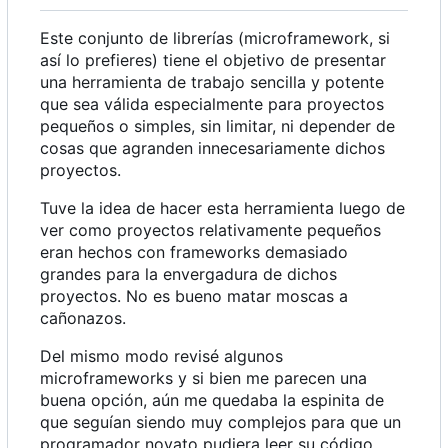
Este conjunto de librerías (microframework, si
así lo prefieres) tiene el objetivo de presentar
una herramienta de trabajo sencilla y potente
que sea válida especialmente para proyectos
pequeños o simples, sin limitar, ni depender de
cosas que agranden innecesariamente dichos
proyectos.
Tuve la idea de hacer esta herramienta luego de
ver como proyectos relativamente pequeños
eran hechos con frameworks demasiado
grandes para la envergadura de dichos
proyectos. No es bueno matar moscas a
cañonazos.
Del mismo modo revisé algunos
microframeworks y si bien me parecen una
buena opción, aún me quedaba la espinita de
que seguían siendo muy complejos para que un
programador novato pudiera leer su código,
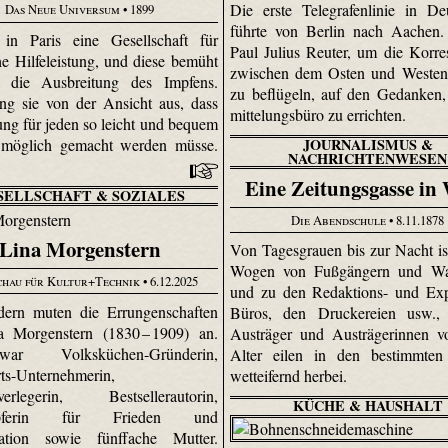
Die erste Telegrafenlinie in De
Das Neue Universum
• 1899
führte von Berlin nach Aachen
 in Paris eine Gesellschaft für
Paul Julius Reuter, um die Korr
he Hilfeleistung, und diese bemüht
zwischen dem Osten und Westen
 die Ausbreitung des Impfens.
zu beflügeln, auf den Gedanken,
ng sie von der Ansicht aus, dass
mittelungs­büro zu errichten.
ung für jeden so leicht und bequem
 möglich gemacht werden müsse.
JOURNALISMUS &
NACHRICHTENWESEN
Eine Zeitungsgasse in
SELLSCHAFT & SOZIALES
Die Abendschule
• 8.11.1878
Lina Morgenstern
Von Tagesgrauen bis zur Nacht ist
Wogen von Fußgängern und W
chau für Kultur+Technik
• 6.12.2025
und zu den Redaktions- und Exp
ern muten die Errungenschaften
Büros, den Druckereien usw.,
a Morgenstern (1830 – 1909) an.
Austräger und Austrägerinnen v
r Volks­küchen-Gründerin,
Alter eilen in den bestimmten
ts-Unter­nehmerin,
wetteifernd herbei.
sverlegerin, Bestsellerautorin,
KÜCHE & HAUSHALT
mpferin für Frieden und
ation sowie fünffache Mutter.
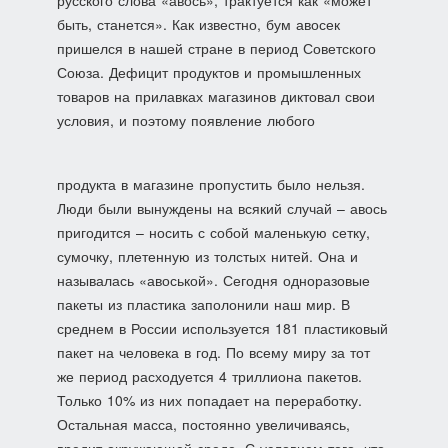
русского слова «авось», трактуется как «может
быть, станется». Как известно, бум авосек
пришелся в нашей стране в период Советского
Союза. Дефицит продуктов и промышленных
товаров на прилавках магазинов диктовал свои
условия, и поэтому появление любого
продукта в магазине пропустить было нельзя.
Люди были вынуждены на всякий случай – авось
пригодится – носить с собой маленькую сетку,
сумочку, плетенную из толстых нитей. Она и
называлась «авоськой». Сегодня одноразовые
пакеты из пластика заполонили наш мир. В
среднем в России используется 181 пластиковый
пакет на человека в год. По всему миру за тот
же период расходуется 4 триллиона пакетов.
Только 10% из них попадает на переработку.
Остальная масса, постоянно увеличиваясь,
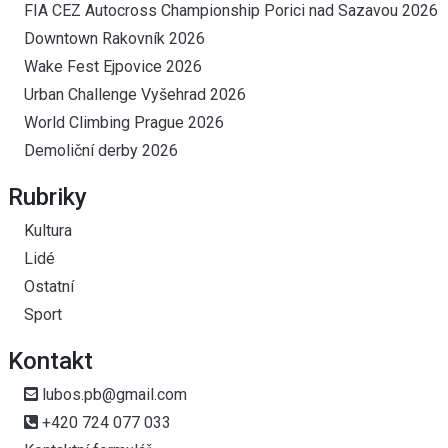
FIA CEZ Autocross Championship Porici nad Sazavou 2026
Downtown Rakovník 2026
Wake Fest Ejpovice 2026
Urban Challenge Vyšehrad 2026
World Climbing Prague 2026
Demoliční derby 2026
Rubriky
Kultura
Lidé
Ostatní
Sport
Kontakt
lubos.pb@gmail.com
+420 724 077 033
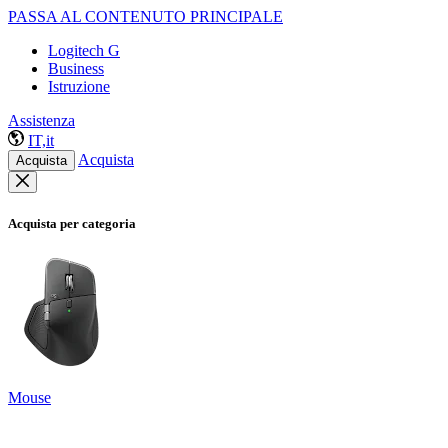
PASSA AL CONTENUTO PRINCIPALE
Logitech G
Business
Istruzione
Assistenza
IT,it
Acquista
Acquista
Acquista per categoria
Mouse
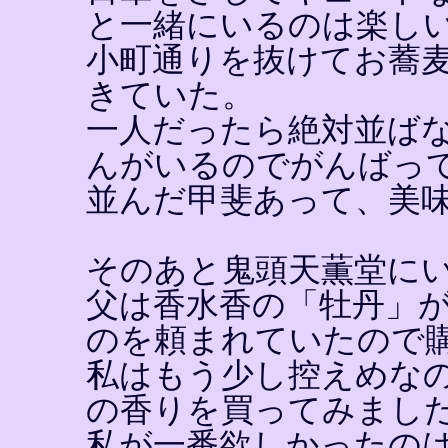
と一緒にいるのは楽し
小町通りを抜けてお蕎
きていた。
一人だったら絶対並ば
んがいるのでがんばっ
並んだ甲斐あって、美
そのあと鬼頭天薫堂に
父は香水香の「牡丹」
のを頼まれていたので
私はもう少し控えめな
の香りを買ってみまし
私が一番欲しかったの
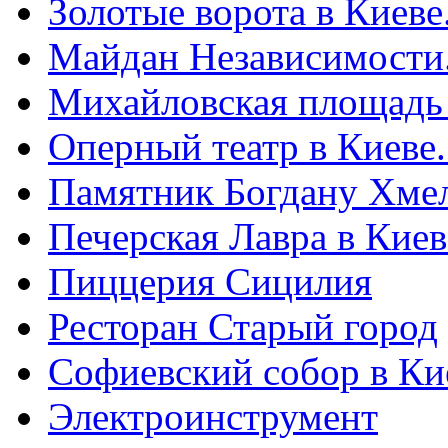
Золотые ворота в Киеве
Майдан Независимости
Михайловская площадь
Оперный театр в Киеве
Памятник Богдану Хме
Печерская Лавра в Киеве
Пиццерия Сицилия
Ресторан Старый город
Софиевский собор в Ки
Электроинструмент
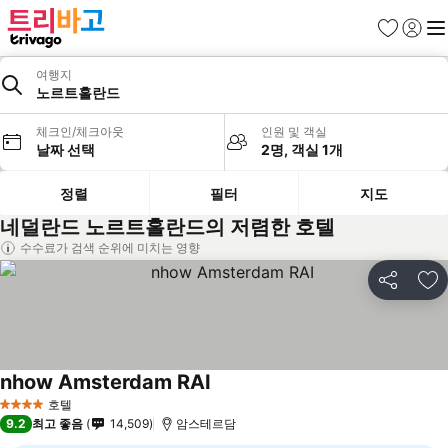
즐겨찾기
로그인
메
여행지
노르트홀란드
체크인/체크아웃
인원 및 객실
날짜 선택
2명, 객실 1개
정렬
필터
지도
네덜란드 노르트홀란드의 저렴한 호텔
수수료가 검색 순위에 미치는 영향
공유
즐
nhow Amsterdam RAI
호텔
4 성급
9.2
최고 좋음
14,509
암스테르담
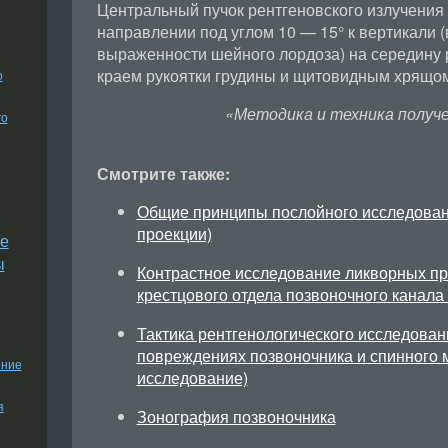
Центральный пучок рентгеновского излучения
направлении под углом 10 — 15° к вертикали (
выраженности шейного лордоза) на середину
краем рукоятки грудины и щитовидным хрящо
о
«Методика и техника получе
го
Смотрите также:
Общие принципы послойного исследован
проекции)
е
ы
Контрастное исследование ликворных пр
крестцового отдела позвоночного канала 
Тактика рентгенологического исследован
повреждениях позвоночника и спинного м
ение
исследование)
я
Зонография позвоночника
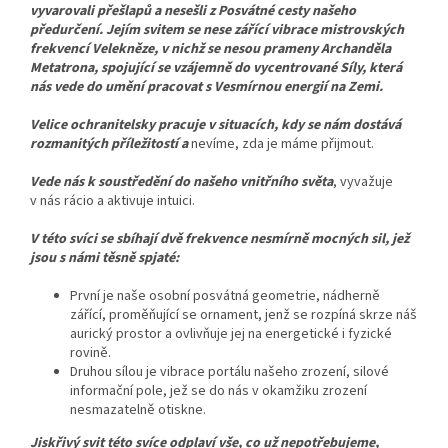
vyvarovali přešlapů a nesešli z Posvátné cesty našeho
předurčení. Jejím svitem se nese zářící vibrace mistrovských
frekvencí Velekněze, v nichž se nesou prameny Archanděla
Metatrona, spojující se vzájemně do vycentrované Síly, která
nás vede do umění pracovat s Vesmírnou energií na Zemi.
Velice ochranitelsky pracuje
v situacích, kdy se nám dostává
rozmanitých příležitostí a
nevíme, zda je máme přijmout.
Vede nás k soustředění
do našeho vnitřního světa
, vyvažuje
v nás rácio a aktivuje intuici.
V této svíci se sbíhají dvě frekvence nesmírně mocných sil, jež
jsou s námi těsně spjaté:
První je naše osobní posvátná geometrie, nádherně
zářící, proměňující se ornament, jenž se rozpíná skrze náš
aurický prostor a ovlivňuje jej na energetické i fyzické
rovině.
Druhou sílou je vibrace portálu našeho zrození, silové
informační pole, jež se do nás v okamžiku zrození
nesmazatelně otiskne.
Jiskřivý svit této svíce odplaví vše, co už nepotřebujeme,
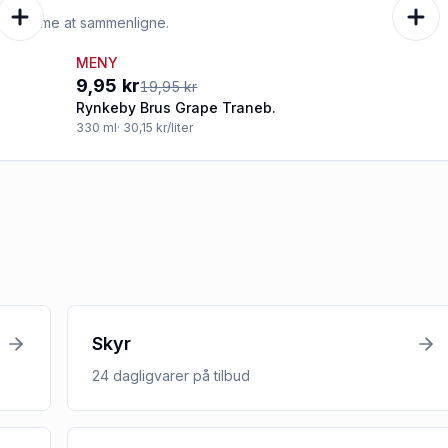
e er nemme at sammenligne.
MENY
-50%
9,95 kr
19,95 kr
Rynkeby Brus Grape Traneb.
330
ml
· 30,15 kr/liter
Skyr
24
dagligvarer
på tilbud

^^^^

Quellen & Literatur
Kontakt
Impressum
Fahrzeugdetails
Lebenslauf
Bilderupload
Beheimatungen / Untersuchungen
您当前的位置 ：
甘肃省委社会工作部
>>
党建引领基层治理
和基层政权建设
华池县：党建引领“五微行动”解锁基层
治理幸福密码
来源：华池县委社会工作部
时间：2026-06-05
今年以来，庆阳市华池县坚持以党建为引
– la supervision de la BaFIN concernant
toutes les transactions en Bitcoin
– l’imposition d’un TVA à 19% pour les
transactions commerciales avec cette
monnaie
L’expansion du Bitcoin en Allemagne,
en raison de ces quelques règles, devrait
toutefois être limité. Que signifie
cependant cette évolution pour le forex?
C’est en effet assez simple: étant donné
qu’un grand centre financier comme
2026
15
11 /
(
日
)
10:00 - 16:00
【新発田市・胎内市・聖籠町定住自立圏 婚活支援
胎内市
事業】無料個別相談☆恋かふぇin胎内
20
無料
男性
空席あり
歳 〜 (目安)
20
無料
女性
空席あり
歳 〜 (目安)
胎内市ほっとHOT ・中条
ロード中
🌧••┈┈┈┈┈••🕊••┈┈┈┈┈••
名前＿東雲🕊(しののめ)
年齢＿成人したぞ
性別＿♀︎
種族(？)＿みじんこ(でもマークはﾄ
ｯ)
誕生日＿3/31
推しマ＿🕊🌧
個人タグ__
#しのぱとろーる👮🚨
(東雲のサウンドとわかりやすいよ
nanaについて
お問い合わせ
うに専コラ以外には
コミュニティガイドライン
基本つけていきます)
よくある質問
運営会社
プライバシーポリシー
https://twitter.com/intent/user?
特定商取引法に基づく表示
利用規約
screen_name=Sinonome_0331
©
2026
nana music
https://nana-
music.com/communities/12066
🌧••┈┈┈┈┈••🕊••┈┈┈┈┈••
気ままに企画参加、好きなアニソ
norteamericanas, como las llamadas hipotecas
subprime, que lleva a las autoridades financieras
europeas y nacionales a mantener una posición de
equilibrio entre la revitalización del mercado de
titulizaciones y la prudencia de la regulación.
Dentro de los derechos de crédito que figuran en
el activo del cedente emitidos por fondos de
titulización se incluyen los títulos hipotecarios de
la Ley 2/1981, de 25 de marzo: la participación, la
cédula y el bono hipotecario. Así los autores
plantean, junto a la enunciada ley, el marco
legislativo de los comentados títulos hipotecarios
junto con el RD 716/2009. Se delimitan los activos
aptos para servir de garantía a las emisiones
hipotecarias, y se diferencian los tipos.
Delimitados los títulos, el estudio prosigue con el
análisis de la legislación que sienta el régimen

^^^^

YOUR OBJECTIVE -> Find the word "pour" in the records and pull out each line that has it.

ANSWER ->
– l’imposition d’un TVA à 19% pour les
cependant cette évolution pour le forex?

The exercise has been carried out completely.